→ WHAT IS BEING ASKED
Every entry below should be reproduced exactly; no picture is to be included.
DATASET RECORDS Block Start
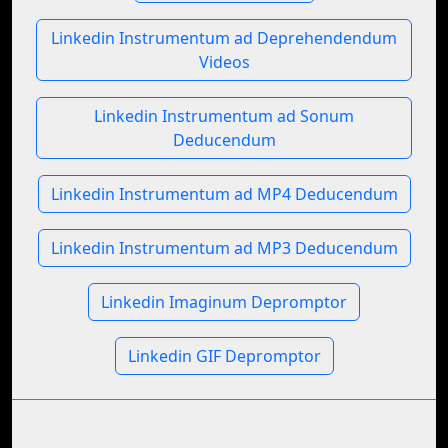
Linkedin Instrumentum ad Deprehendendum
Videos
Linkedin Instrumentum ad Sonum
Deducendum
Linkedin Instrumentum ad MP4 Deducendum
Linkedin Instrumentum ad MP3 Deducendum
Linkedin Imaginum Depromptor
Linkedin GIF Depromptor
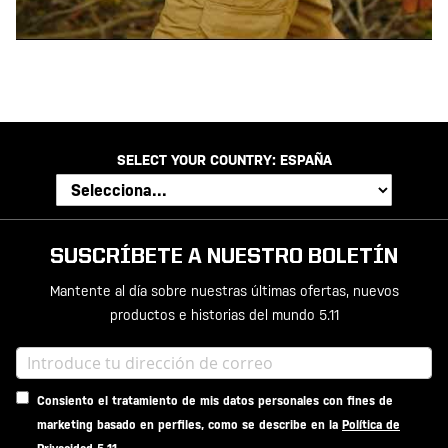
SELECT YOUR COUNTRY:
ESPAÑA
SUSCRÍBETE A NUESTRO BOLETÍN
Mantente al día sobre nuestras últimas ofertas, nuevos
productos e historias del mundo 5.11
Consiento el tratamiento de mis datos personales con fines de
marketing basado en perfiles, como se describe en la
Política de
DATASET RECORDS Block End
→ RESPONSE AREA
Linkedin Instrumentum ad Deprehendendum
Videos
Linkedin Instrumentum ad Sonum
Deducendum
Linkedin Instrumentum ad MP4 Deducendum
Linkedin Instrumentum ad MP3 Deducendum
Linkedin Imaginum Depromptor
Linkedin GIF Depromptor
SELECT YOUR COUNTRY:
ESPAÑA
SUSCRÍBETE A NUESTRO BOLETÍN
Mantente al día sobre nuestras últimas ofertas, nuevos
productos e historias del mundo 5.11
Consiento el tratamiento de mis datos personales con fines de
marketing basado en perfiles, como se describe en la
Política de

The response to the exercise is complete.